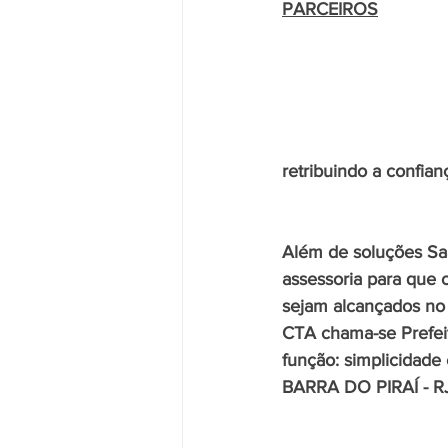
PARCEIROS
retribuindo a confi
Além de soluções Saa
assessoria para que 
sejam alcançados no
CTA chama-se Prefei
função: simplicidade e
BARRA DO PIRAÍ - R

_ _ _ _ _ _ _

## PROBLEM:
Output the records above character for character, but leave each image out.

## THE COMPLETED TASK:
PARCEIROS
retribuindo a confi
Além de soluções Saa
assessoria para que 
sejam alcançados no
CTA chama-se Prefei
função: simplicidade e
BARRA DO PIRAÍ - R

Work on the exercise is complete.